WHAT IS BEING ASKED: Please restate the records below verbatim, omitting every image they hold.

THE INPUT:
......

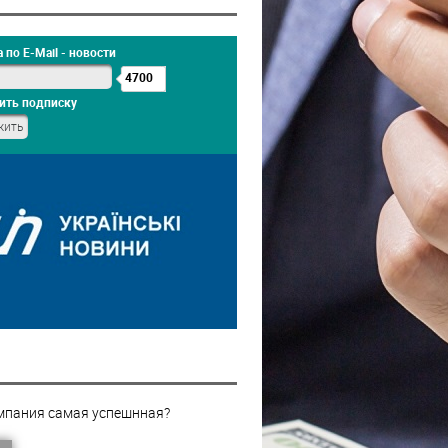
 по E-Mail - новости
4700
ить подписку
мпания самая успешнная?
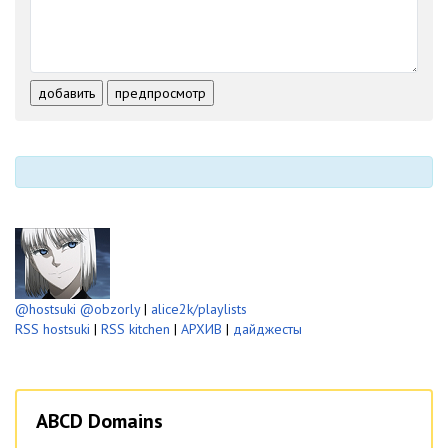
-
-
-
-
-
-
-
-
-
-
-
-
-
-
-
-
добавить
предпросмотр
-
-
-
-
-
-
@hostsuki
@obzorly
|
alice2k/playlists
RSS hostsuki
|
RSS kitchen
|
АРХИВ
|
дайджесты
ABCD Domains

......

TASK SOLUTION:
 по E-Mail - новости
4700
ить подписку
мпания самая успешнная?
-
-
-
-
-
-
-
-
-
-
-
-
-
-
-
-
добавить
предпросмотр
-
-
-
-
-
-
@hostsuki
@obzorly
|
alice2k/playlists
RSS hostsuki
|
RSS kitchen
|
АРХИВ
|
дайджесты
ABCD Domains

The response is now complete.